- Opening Delimiter -

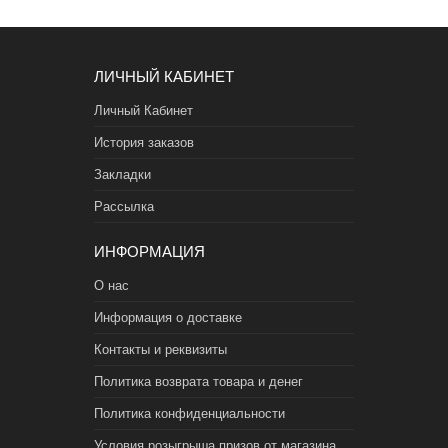
ЛИЧНЫЙ КАБИНЕТ
Личный Кабинет
История заказов
Закладки
Рассылка
ИНФОРМАЦИЯ
О нас
Информация о доставке
Контакты и реквизиты
Политика возврата товара и денег
Политика конфиденциальности
Условия розыгрыша призов от магазина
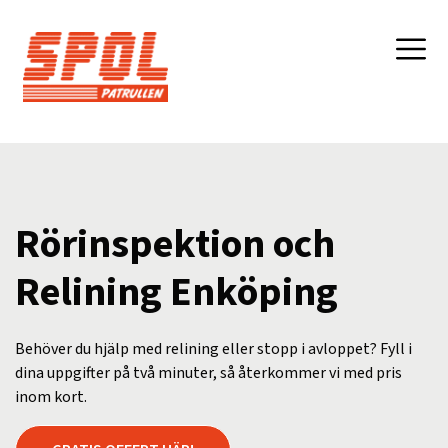
Rörinspektion och
Relining Enköping
Behöver du hjälp med relining eller stopp i avloppet? Fyll i
dina uppgifter på två minuter, så återkommer vi med pris
inom kort.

- Closing Delimiter -

TASK GOAL: Make an exact copy of the lines above, starting at the line that contains "Контакты и реквизиты" and running through the final line of the entries. Omit the pictures.

RESPONSE:
Контакты и реквизиты
Политика возврата товара и денег
Политика конфиденциальности
Условия розыгрыша призов от магазина
Rörinspektion och
Relining Enköping
Behöver du hjälp med relining eller stopp i avloppet? Fyll i
dina uppgifter på två minuter, så återkommer vi med pris
inom kort.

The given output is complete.